Target’s newest incubator is looking for ‘save the world’ kind of stuff


Target is no stranger to running startup accelerators. The company today operates its Target + Techstars program, the beauty-focused Target Takeoff, and the India-based Target Accelerator Program. Now it’s adding a fourth business accelerator to the mix with the launch of Target Incubator. The new program is aimed at Gen Z entrepreneurs and its only real require is that the businesses involved are doing some sort of good.

As Target puts it, the businesses simply need to be making things “better for people or the planet.”

That broad requirement could cover a range of businesses, including those with new product ideas, new technology, or new services. Target says these could be things that impact everything from how you get your groceries to greenhouse emissions.

The businesses themselves don’t have to be too far along, either. All Target is asking is the company has taken some steps to try to get traction, but the business itself doesn’t have to have already publicly launched. It just needs to be more than “an idea” and it needs to be established as a legal entity.
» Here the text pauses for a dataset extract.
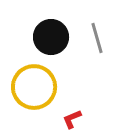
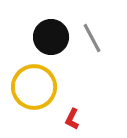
gray line: moved 5 px left; rotated 12 degrees counterclockwise
red L-shape: rotated 40 degrees counterclockwise
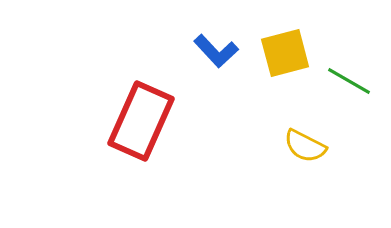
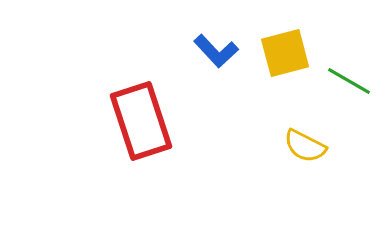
red rectangle: rotated 42 degrees counterclockwise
The founders must also still retain majority ownership (51%+) to be considered.

The retailer says it will select eight businesses for the program, with up to two members per business directly participating in the new incubator.

These “Gen Z”-focused entrepreneurs will then participate in virtual programming one hour per week from late April through June 2019, followed by a two-month in-person incubator program at Target’s HQ in Minneapolis from mid July through early August 2019.

While there, they’ll receive mentorship from Target leaders and other businesses; participate in workshops, learning sessions and team-building events; be able to access subject matter experts across industries; and participate in other founder growth and development opportunities, Target says.

Applications opened up Monday and will close on October 29, with offers doled out on December 5, following a round of finalist interviews.

The businesses selected will also receive a $10,000 stipend from Target.

And the retailer will cover travel and accommodations for the interviews, plus travel and housing for those attending the eight-week program, which wraps with a demo day.

For Target, being involved with startups gives it the chance to invest in businesses at an early stage, which can ultimately benefit Target’s own bottom line, help it keep up with trends – especially those that draw in younger shoppers – and aid in its battle with Amazon.

The company has already established itself as a company that wants to work with emerging brands, through moves like its investment in online mattress company Casper, as well as through partnerships with digital-first brands like Bevel, Harry’s, Bark, Who What Wear, Native, Quip, Rocketbook, GIR, NatureBox, Hello, and others. It also last year acquired same-day delivery service Shipt, a still-emerging company that allowed it to get into the hot grocery delivery market.

Beyond working with new and digital-first brands, Target wants to reach businesses doing “good.” Today, many younger shoppers – those Target dubs as “Gen Z” – are driven to stores by more than just price. They often want to feel happy about their purchases because they believe in the company’s mission, or because it supports sustainable businesses, for example. Target Incubator will give the retailer a first look into those kinds of businesses now, too.